» **Problem statement**
Within the material below, count each line holding the string "academia" and return the total alone.

Top of Input for this task

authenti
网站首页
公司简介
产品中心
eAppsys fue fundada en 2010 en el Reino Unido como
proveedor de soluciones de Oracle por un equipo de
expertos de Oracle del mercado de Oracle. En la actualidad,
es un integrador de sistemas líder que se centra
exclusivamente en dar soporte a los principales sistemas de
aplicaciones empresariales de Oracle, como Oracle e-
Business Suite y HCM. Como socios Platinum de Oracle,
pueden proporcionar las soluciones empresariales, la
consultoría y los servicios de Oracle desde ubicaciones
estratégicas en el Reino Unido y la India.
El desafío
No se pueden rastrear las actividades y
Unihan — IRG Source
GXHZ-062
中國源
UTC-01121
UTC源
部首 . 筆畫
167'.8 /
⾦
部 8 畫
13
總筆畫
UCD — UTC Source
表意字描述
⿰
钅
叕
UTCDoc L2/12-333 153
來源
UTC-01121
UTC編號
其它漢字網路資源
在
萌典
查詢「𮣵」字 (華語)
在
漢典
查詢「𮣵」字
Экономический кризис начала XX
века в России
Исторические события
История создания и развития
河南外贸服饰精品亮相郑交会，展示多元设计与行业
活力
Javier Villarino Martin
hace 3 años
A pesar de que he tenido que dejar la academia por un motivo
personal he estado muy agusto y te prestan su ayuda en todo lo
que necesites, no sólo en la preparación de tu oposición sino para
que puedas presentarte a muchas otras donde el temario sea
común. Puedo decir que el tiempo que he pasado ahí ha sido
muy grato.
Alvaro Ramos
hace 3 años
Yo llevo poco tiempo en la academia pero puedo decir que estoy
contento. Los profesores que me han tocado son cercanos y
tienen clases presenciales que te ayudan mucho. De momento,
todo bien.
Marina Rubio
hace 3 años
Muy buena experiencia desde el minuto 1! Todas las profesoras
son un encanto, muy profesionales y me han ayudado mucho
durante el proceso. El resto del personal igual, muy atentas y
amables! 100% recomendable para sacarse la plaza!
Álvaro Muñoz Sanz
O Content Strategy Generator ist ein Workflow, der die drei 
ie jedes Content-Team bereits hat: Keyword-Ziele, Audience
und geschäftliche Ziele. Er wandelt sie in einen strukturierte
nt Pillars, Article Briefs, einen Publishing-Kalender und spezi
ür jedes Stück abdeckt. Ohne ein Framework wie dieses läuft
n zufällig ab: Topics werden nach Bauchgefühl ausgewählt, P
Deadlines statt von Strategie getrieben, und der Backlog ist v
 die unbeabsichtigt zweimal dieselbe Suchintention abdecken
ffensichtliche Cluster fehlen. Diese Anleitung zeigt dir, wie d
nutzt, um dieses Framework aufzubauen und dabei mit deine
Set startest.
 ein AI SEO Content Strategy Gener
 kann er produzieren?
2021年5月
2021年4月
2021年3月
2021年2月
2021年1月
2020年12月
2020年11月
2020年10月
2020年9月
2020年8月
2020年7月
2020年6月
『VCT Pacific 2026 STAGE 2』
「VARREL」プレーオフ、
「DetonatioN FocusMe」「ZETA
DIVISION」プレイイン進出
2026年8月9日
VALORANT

Bottom of Input for this task

» **Exercise result**
2